Nate Easley doesn’t care about student voices from DeFENSE Denver on Vimeo.

I left this comment on DeFENSE’s website (where I found the video):

Utterly shameful. What bothers me the most about this, in addition to the blatant attempt to silence student voices they know will most likely be critical of them, is the assumption that they can tell when a kid “knows what they’re talking about” and when they don’t. I highly doubt that. Moreover, adults are never required to prove their knowledge of an issue before speaking, and we know there are plenty of adults out there who are clueless but vocal nevertheless (including school board members and district leaders…). If we start encroaching on people’s First Amendment rights because we think they’re too uninformed to exercise them well, we’re going down a really scary path. Who gets to decide if someone “knows enough” to speak their minds? And why should anyone feel empowered to silence others in that way?

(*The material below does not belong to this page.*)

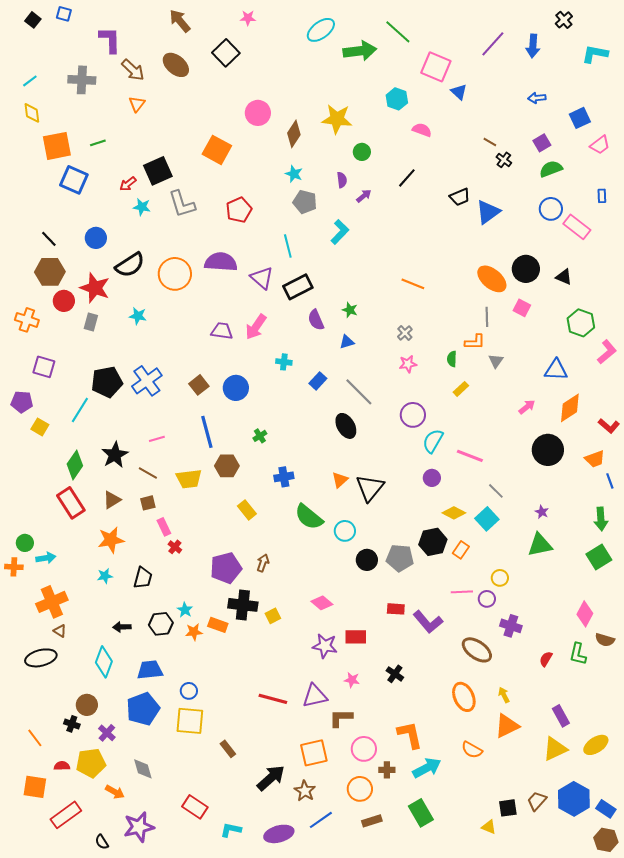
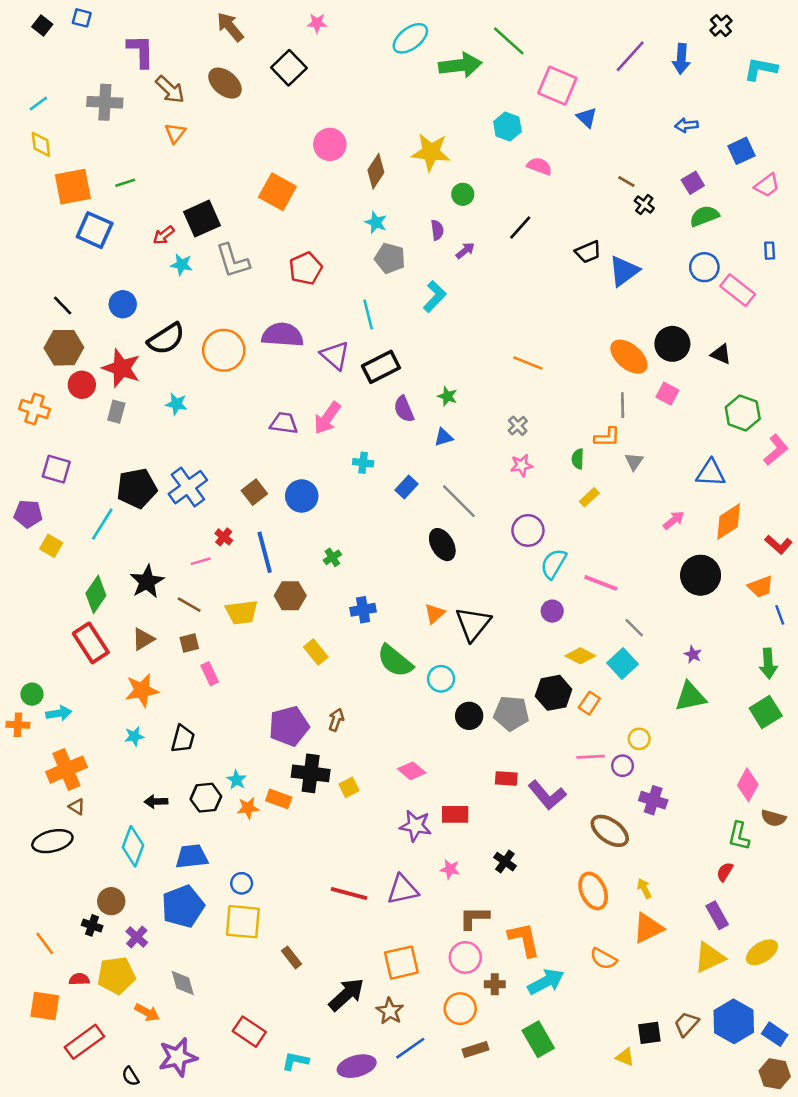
red cross: (175, 547) -> (224, 537), moved
red semicircle: (546, 659) -> (725, 872), moved
brown L-shape: (341, 718) -> (474, 918), moved

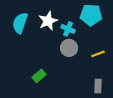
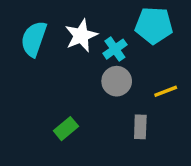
cyan cross: (68, 29) -> (115, 49), turned 32
gray rectangle: (98, 86) -> (140, 127), moved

It seems to me that everyone involved needs to think through the implications of what some of them are suggesting. I’d especially encourage Mr. Easley to look into the history of statements like his. It wasn’t too long ago in our history that people were making similar statements about Black folks, and women, and Latinos, and…well, everybody except people who look and live like Tom Boasberg. Not. OK.

5 Comments leave one →
  1. cat permalink
    November 5, 2010 6:23 pm

    I know I’m an oddity in today’s society, but I’m a high school senior who actually follows education reform and the issues in American schools. Over the past two years, I’ve been watching and researching both sides of the reform debate. Quite frankly, I see no reason to continue funding the same model which has had little success in the past twenty years. Many countries and even some states have supported partial to full voucher systems, and they increase school preformance and test scores (although I do disagree with current testing models). I was wondering if it would be possible to get your views (as a teacher with experience) on America partially or fully switching to a voucher system?
    -Cat

    • November 6, 2010 5:04 pm

      Hey, Cat! Thanks for the comment, & kudos to you for taking the time to educate yourself about these issues.

      I agree with you that our current system is flawed, but I’d argue that’s mostly because of the social/political games that play out in schools, not because a public system can’t work. Indeed, successful school communities here in the US, and countries like the Scandinavian nations illustrate that when everyone is committed to making schools work, and when highly-trained, highly-respected educators (instead of politicians & business elites) lead major policy discussions, public schools can work incredibly well. In countries like Finland, they don’t rely on standardized tests to assess students (as opposed to here, where we give standardized tests up to four times a year, at a direct cost to instruction), and they also ensure that far fewer people live in poverty, which has a tremendous impact on everything from learning to achievement to drop-out rates. If we did that here, we wouldn’t see such high failure rates.

      As for a universal-choice or voucher system, I see three main problems.
      One, most private schools (around 80%) are religious, so sending public funds to those schools presents a number of legal problems. The Establishment Clause of the First Amendment is the major reason why the voucher movement hasn’t been very successful.
      Two, private institutions don’t have the same disclosure requirements as public ones do, so they are harder to hold accountable. That’s a big problem where public money– and children’s educations!– are concerned. Private schools only educate about 11% of all students, so the private school market would have to expand a lot in order to meet increased demand. The spike in demand could encourage unscrupulous organizations to enter the market, as has been seen in some charter schools. The relative lack of public oversight would make it harder to find and resolve such problems.
      Three, private schools can’t be required to accept anyone, so it would be very difficult to guarantee that “hard-to-serve” students (poor children, English language learners, special needs learners, etc.) would be educated at all in a wholly or mostly privatized system. Again, that brings up huge moral, ethical, and legal questions.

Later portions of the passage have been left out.